Since these apps are in a 24/7/365 manufacturing environment, scheduling downtime can be a challenge to say the least. Occasionally, we need to upgrade the proprietary OS of the filer which requires a reboot and about 5 minutes of filer downtime. We recently had a filer crash and reboot and as far as we can tell, we think Oracle/NFS handled the 5-10 minute outage without any corruptions or alerts.

Now to my questions:
1. How does Oracle/NFS hande transactions and queries when it cannot communicate with the database files?

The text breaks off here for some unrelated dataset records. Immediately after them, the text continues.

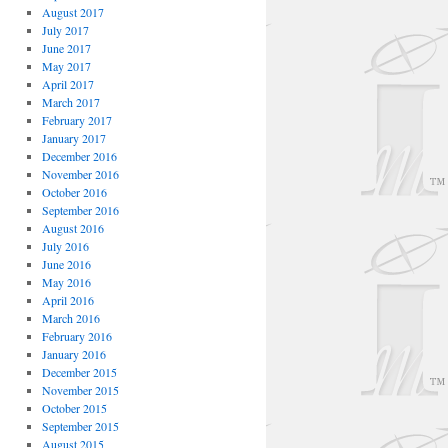
August 2017
July 2017
June 2017
May 2017
April 2017
March 2017
February 2017
January 2017
December 2016
November 2016
October 2016
September 2016
August 2016
July 2016
June 2016
May 2016
April 2016
March 2016
February 2016
January 2016
December 2015
November 2015
October 2015
September 2015
August 2015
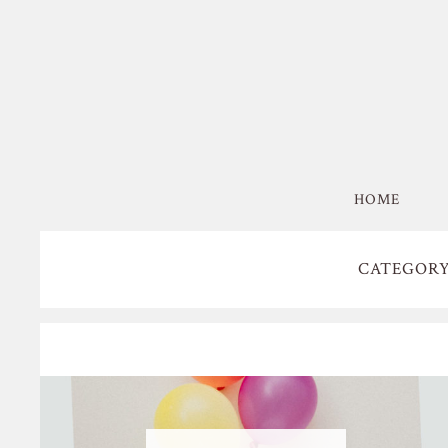
HOME
CATEGORY:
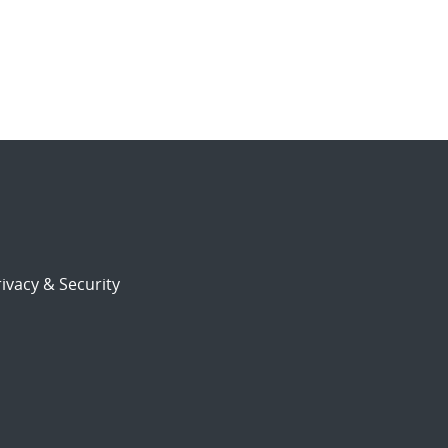
ivacy & Security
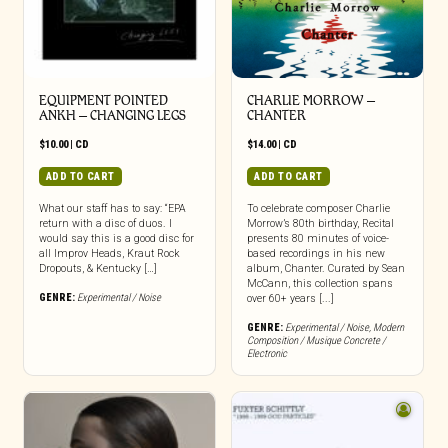
EQUIPMENT POINTED
CHARLIE MORROW –
ANKH – CHANGING LEGS
CHANTER
$
10.00
|
CD
$
14.00
|
CD
ADD TO CART
ADD TO CART
What our staff has to say: “EPA
To celebrate composer Charlie
return with a disc of duos. I
Morrow’s 80th birthday, Recital
would say this is a good disc for
presents 80 minutes of voice-
all Improv Heads, Kraut Rock
based recordings in his new
Dropouts, & Kentucky […]
album, Chanter. Curated by Sean
McCann, this collection spans
GENRE:
Experimental / Noise
over 60+ years [...]
GENRE:
Experimental / Noise
,
Modern
Composition / Musique Concrete /
Electronic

2. Should it be our policy that all Oracle apps be shutdown if there is going to be any type of planned outage to the filer?

3. If a filer unexpectingly crashes and reboots, what steps should be taken to insure data integrity?

Thanks again,
Greg
7 REPLIES 7
Michael Steele_2
Honored Contributor

Re: Calling all Oracle and NFS experts

I believe this is a stale NFS mount question and the resolution requires a client reboot.

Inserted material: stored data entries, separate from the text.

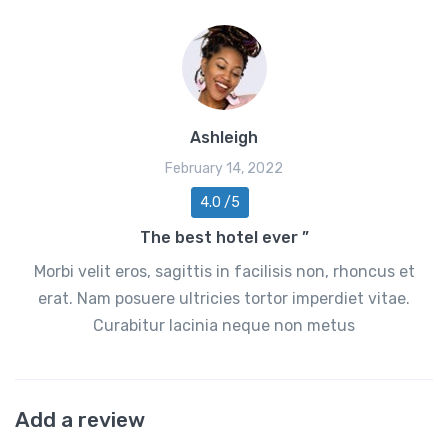
Ashleigh
February 14, 2022
4.0 /5
The best hotel ever ”
Morbi velit eros, sagittis in facilisis non, rhoncus et
erat. Nam posuere ultricies tortor imperdiet vitae.
Curabitur lacinia neque non metus
Add a review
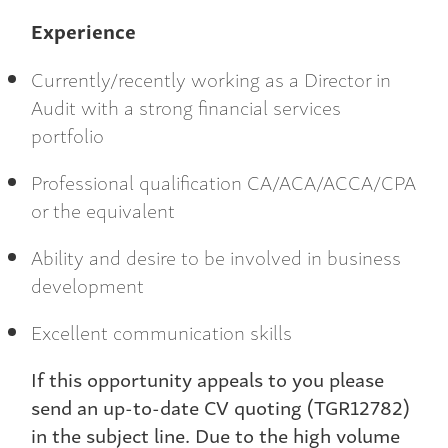
Experience
Currently/recently working as a Director in
Audit with a strong financial services
portfolio
Professional qualification CA/ACA/ACCA/CPA
or the equivalent
Ability and desire to be involved in business
development
Excellent communication skills
If this opportunity appeals to you please
send an up-to-date CV quoting (TGR12782)
in the subject line. Due to the high volume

This is certainly a NFS timeout question which is measured with :

# nfsstat -rc


If timeouts and retransmissions are similar then increase timeouts.

Refer to /etc/rc.config.d/nfsconf

The timeout should be greater than the total end-to-end recovery time. That is, running fsck, mounting file systems, and exporting file systems on the client. (With journalled file systems, this time should be between one and two minutes.) Setting the timeout to a value greater than the recovery time allows clients to reconnect to the file system after it returns to the cluster on the new node.

Support Fatherhood - Stop Family Law
Michael Steele_2
Honored Contributor

Re: Calling all Oracle and NFS experts

I believe this is a stale NFS mount question and the resolution requires a client reboot.

This is certainly a NFS timeout question which is measured with :

# nfsstat -rc

If timeouts and retransmissions are similar then increase timeouts.

Refer to /etc/rc.config.d/nfsconf

The timeout should be greater than the total end-to-end recovery time. That is, running fsck, mounting file systems, and exporting file systems on the client. (With journalled file systems, this time should be between one and two minutes.) Setting the timeout to a value greater than the recovery time allows clients to reconnect.
Support Fatherhood - Stop Family Law
Steven E. Protter
Exalted Contributor
Solution

Re: Calling all Oracle and NFS experts

Commentary: Running Oracle on an NFS mount significantly inhibits performance. You would be much better off connecting to the database direct on a disk array via fiber.

Answers:
1) For a limited period of time, Oracle will cache the transactions in memory until it reaches certain limits. Then it will crash. You may get data corruption. If it tries to cut an archive log, it will crash. You should shut down the database prior to bringing down the NFS mount.
2)Yes.
3)Oracle has built in functionality to help you with this. If you are making archive logs, even in a full corruption situation, you should be able to restore the last hot backup and roll forward to nearly the last transaction.

If you want real data integrity, you should move the database to a reliable fiber connected san/disk array.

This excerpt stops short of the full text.